Quickly Generating Geodataset from *many* scenes #2191
Replies: 3 comments 3 replies
-
Hi, I've noticed datasets taking a few seconds to build for remote files (which is slow enough as it is) but never dozens of seconds. Currently, Questions:
Another solution would be to pre-chip the dataset and then use
Thank you very much for the kind words! |
Beta Was this translation helpful? Give feedback.
-
This is very helpful! Thank you! My idea for speeding things up was that I should be able to crop the image using the extent of the AOI and the bbox parameter for RasterioSource and then only generate windows for that small area (1kmx1km) instead of each massive image (15kmx100km). This seems to work really well for unlabeled data. Using the from_uris constructor before, it took over 2 hours to create the dataset using our 6300 AOI across our survey area. Cropping the images first let us do it in less than 10 minutes! The problem comes in when I try the same approach using geojson labels for chip classification. I'm pretty sure there's something simple I'm missing, but I keep getting a key error when I try to query the label source. Would you be willing to look at this and help me figure out what I'm missing? I've been fighting it for a couple of days with no luck. image_path="data/Analysis_Imagery/Region01/Full/506412069050_Ortho_Bundle_Mosaic_8bit.TIF"

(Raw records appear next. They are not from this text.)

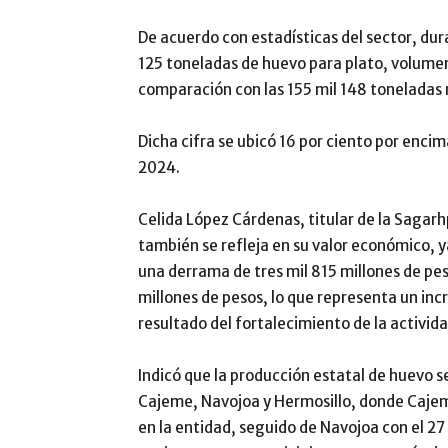
De acuerdo con estadísticas del sector, du
125 toneladas de huevo para plato, volumen
comparación con las 155 mil 148 toneladas 
Dicha cifra se ubicó 16 por ciento por enc
2024.
Celida López Cárdenas, titular de la Sagar
también se refleja en su valor económico, 
una derrama de tres mil 815 millones de peso
millones de pesos, lo que representa un inc
resultado del fortalecimiento de la activida
Indicó que la producción estatal de huevo 
Cajeme, Navojoa y Hermosillo, donde Cajem
en la entidad, seguido de Navojoa con el 27 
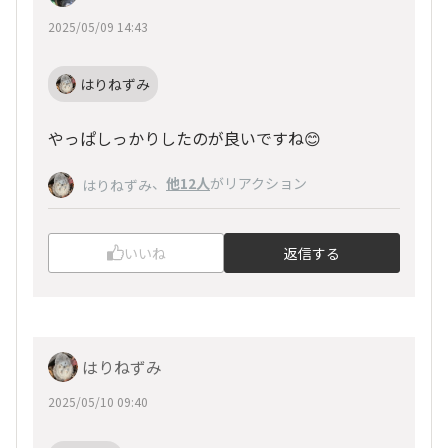
2025/05/09 14:43
はりねずみ
やっぱしっかりしたのが良いですね😊
、
他12人
がリアクション
はりねずみ
いいね
返信する
はりねずみ
2025/05/10 09:40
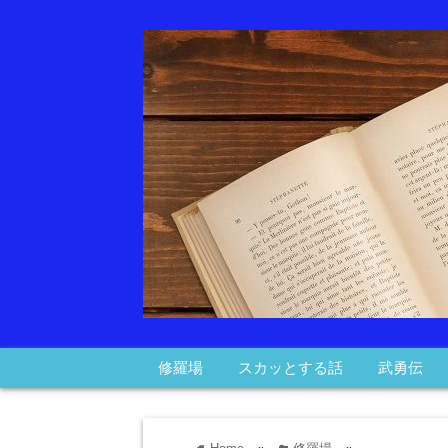
修羅場
スカッとする話
武勇伝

aoi_path = "data/AOIs/Region01/Training/imageid_506412069050.geojson"
label_path = "data/Labels/Region01/imageid_506412069050.geojson"
# Create Class config
class_config = ClassConfig(
names=['nothing', 'object'],
colors=['lightgray', 'lightblue'],
null_class='nothing')
#Create crs_transformer from image
crs_transformer = RasterioCRSTransformer.from_uri(image_path)
# Create an extent to clip from the AOI
aoiSource = GeoJSONVectorSource(
aoi_path,crs_transformer)
myextent=aoiSource.extent
rasterSource = RasterioSource(
image_path, #path to the image
allow_streaming=True, # allow_streaming so we don't have to load the whole image
bbox=myextent
) # Clip the image to the extent of the aoi. This means chip windows will only be created within the bounds of the aoi extent
#Create the AOI
aoiSource = GeoJSONVectorSource(
aoi_path,rasterSource.crs_transformer,bbox=rasterSource.bbox)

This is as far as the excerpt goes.